When Cupid strikes again, it’s double the stuff
Every time we go into an older person’s home to help them sort through belongings during an overdue decluttering exercise or in anticipation of a move to a smaller home, there’s an unexpected twist to the story.
One twist we’re seeing more often is older singles finding love a second time around. Although this brings great joy, their initial celebration is quickly tempered by the realization that two full homes – representing two full, long lives – must be inventoried, culled and combined into a third, brand-new, mutual life.
In fact, a woman approached me recently at a local senior center, and dramatically – à la Zsa Zsa Gabor – displayed her new wedding ring. She then proceeded to contemplate the work ahead of them in squeezing two lives into one home.
When older people remarry or find new life partners, there are many emotional side effects, particularly if one or both has been widowed. Adult children are often uneasy – if not horrified – that Mom or Dad could ever love someone else. There are financial issues, including estate planning and insurance/investment beneficiaries ... whose-kids-get-what? kind of questions.
And then there’s the decision of where to live. Will one spouse/partner move into the other’s existing home? Will they sell their respective homes and buy a fresh place where memories aren’t lurking in every corner, closet and cupboard?
It’s a spider’s web of decisions. Let’s admit it. It’s a joyful mess! And yet, it’s not wholly different from anyone’s downsizing or relocating. It’s just bigger.

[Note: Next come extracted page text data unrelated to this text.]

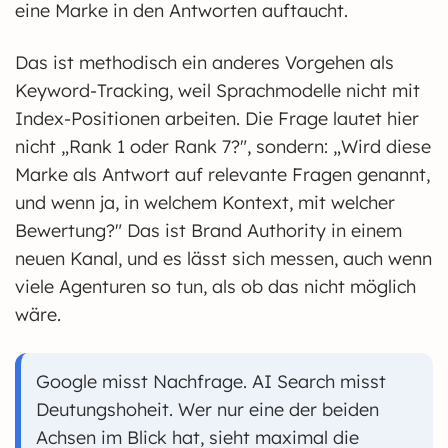
eine Marke in den Antworten auftaucht.
Das ist methodisch ein anderes Vorgehen als
Keyword-Tracking, weil Sprachmodelle nicht mit
Index-Positionen arbeiten. Die Frage lautet hier
nicht „Rank 1 oder Rank 7?", sondern: „Wird diese
Marke als Antwort auf relevante Fragen genannt,
und wenn ja, in welchem Kontext, mit welcher
Bewertung?" Das ist Brand Authority in einem
neuen Kanal, und es lässt sich messen, auch wenn
viele Agenturen so tun, als ob das nicht möglich
wäre.
Google misst Nachfrage. AI Search misst
Deutungshoheit. Wer nur eine der beiden
Achsen im Blick hat, sieht maximal die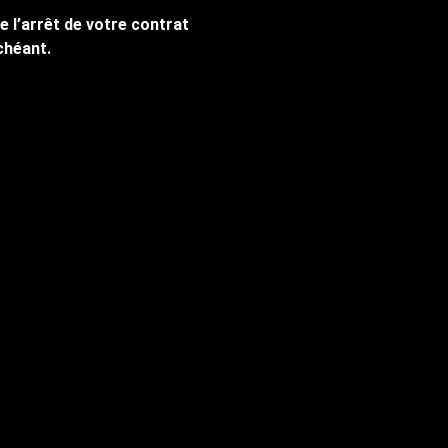
e l’arrêt de votre contrat
chéant.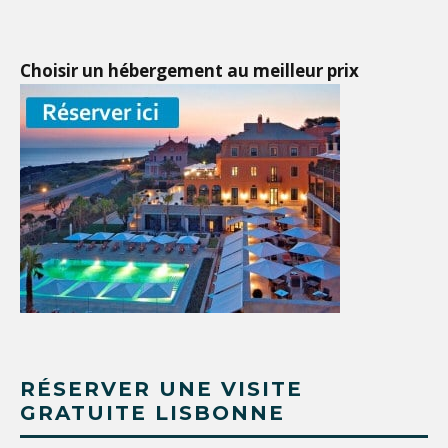
Choisir un hébergement au meilleur prix
RÉSERVER UNE VISITE
GRATUITE LISBONNE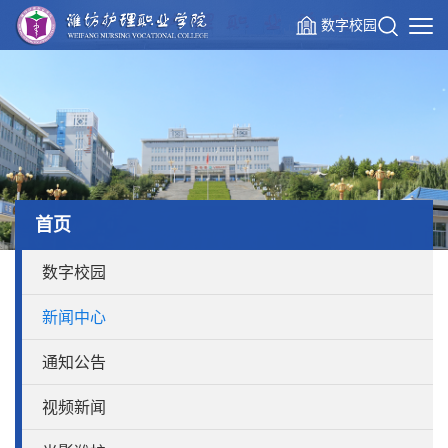
数字校园
首页
数字校园
新闻中心
通知公告
视频新闻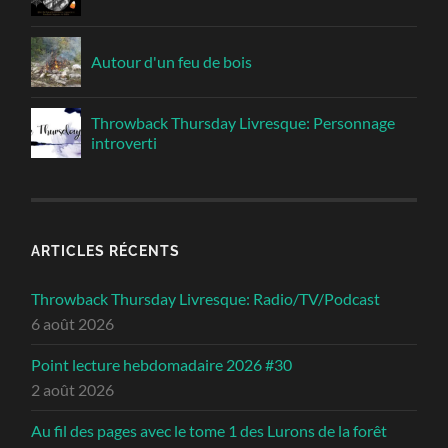
Autour d'un feu de bois
Throwback Thursday Livresque: Personnage
introverti
ARTICLES RÉCENTS
Throwback Thursday Livresque: Radio/TV/Podcast
6 août 2026
Point lecture hebdomadaire 2026 #30
2 août 2026
Au fil des pages avec le tome 1 des Lurons de la forêt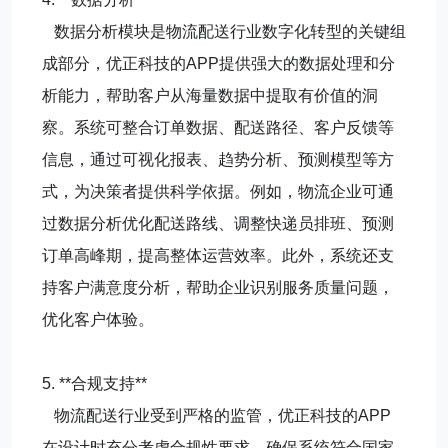
数据分析模块是物流配送行业数字化转型的关键组
成部分，优正科技的APP提供强大的数据处理和分
析能力，帮助客户从海量数据中提取有价值的洞
察。系统可整合订单数据、配送路径、客户反馈等
信息，通过可视化报表、趋势分析、预测模型等方
式，为决策者提供科学依据。例如，物流企业可通
过数据分析优化配送路线、调整快递员排班、预测
订单高峰期，提高整体运营效率。此外，系统还支
持客户满意度分析，帮助企业识别服务质量问题，
优化客户体验。
5. **合规支持**
物流配送行业受到严格的监管，优正科技的APP
在设计时充分考虑合规性要求，确保系统符合国家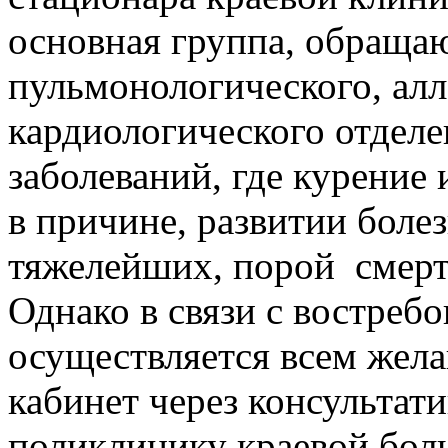
основная группа, обраща
пульмонологического, алл
кардиологического отделе
заболеваний, где курение
в причине, развитии бол
тяжелейших, порой смерт
Однако в связи с востреб
осуществляется всем жел
кабинет через консультат
поликлинику краевой бол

Here are a few tips for combining two homes into one shared love nest:
First, regardless of whether the new couple will reside in one of the homes currently owned, or in an altogether different house, they must know and understand the layout of the shared home. What existing furniture will work in which rooms, or will new furniture make more sense, both practically and emotionally? The furniture that doesn’t work or fit should get donated or sold as soon as possible. In cases like these, storage units are a waste of money.
Second, take a survey of all adult children and grandchildren on who may want certain items that you and/or your new partner are willing to part with. Get them to commit to removing the items from your separate homes as soon as possible.
Third, there will be two of most countertop appliances, power tools and gardening implements. Our advice is to choose the tools that are newer, have fewer miles on them and are likely to last longer. The others can be donated or sold.
Fourth, unless the chosen house has ample closet space, assume you will be sharing coat and clothing closets with your new spouse/partner. Donate those pieces of clothing you haven’t worn in a year, and are unlikely to wear in the coming year. Be diligent. It may take two or three passes on different days to achieve a good balance.
And lastly, the hard part. This involves culling and combining the artifacts of your lives – mementos, art, photographs, holiday decorations and other items that carry emotional significance. I’m not a couples counselor, but – having married for the first time well into adulthood – I know it’s important to recognize that your partner’s attachment to certain items is as strong and legitimate as your attachment to your stuff. But some items of less emotional significance can, and should, be gifted to a family member or friend, or be donated.
These tips are the very same recommendations we give to any senior who is downsizing to a smaller home or a senior living community. The difference is that in these situations there are two people – with distinct earlier lives and double the stuff – combining to make a new home together. That’s more complicated and requires more negotiations, so make sure to pack your patience.